De mujeres alteradas ni hablamos
Es otra tarde normal –si llamamos “normal” al hecho de estar encerrada entre cuatro paredes que rebalsan de todas esas estupideces que a las mujeres las vuelven locas–, en la que estoy tranquila escuchando ese programa de radio que tanto me gusta y disfrutando de mi soledad, hasta que todo se viene abajo. Todo se desmorona. Veo por la puerta de vidrio acercarse a esa insoportable criatura que, lamentablemente, nunca se olvida de pasar a visitarme. Entra con su voz chillona y me pregunta, para variar:
- ¿Está Gabriela?
¡No! ¿Dónde va a estar? ¿Piensa que la tengo escondida por ahí? Todavía no comprendo si me está haciendo una joda que ya perdió la gracia, o si realmente no le conectan del todo bien las neuronas. Todas las tardes, la misma pregunta. Si estuviera Gabriela, la vería, señora.

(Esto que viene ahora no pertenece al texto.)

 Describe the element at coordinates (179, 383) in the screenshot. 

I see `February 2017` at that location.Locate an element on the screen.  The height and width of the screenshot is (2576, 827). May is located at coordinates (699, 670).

Pero esta pesadilla diaria no termina acá. Para mi desgracia, esta mujer entra para quedarse. Tiene una rutina simple, pero agotadora. Primero, me habla por décima vez –para poner un número, porque ya perdí la cuenta– sobre Pupi. Que “Pupi se hizo pis en la cama”; que “Pupi tiró la ropa al piso”, que “Pupi cumplió años” y que le hizo “un pastelito con una vela para que festeje”. ¿Cómo le vas a hacer un pastel con una vela a tu perro? Si alguien quiere pasar a contarme alguna que otra pavada como esa, haga fila que lo escucho, si para eso estoy acá...
Para seguir con los pasos de su rutina, una vez que termina de contarme la historia de su adorable perrito, arranca con lo peor. Se comporta como una niña que quiere tocar y llevarse todo. Claro, uno pensaría: “Aprovechá nena, que tenés que vender”. Ese consejo me lo di a mí misma la primera vez que vino –qué ingenua yo al pensar que sería una clienta más–, pero en ahora ¡prefiero no vender en toda la tarde a tener que soportar a esta mujer un tanto alterada que no me deja en paz!.
Volviendo al tema, este estorbo constante comienza a sacar prendas de lugar y revolearlas por ahí, en algún sillón que encuentra, para luego probárselas. Y más allá de que me desacomode todo y me dé vuelta el local, lo peor es que no parece que entendiera que existen dos cambiadores apropiados para la ocasión. Pareciera que, en su universo paralelo, es una bailarina de strip-tease, porque no encuentro justificativo por el cual empieza a cambiarse en el medio del negocio. Le agradezco, señora, pero no tengo muchas ganas de observar su esbelta figura paseando por ahí en ropa interior.
Además de este problema de comprensión, se ve que tiene una grave distorsión en la imagen corporal. “Talle uno te dije, traeme talle uno, chiquita”, es lo que me repite todo el tiempo. Sí, mujer, ¡le llevaría talle uno si lo fuera, pero si usted es talle cuatro cómo pretende que esta mini pollerita –porque claro, ahora los talles vienen cada vez más chicos, ya que todas nos mimetizamos con escarbadientes- le pase por ahí!
Para terminar el show, una vez que me dio vuelta todo para encontrar una cosa que le guste, pretende que le haga una rebaja. Y sí... ¿qué otra cosa querría para concluir su rutina? Me insiste unas veinte, treinta veces. Intenta negociar conmigo pero no hay caso. Feliz de que logré mi cometido por primera vez –se lleva la prenda al precio actual y se retira de mí vista de una vez por todas–, me dispongo a cobrarle. Y no va que, para no perder la costumbre, una vez más, la muy perra me dice:
- Dejá, no importa, paso cuando esté Gabriela y lo hablo con ella. Hasta lueguito.
Y así concluye este círculo sin fin. Así se va y me deja sola, con todo el local dado vuelta, a cinco minutos de cerrar y con la maldita prenda en la mano.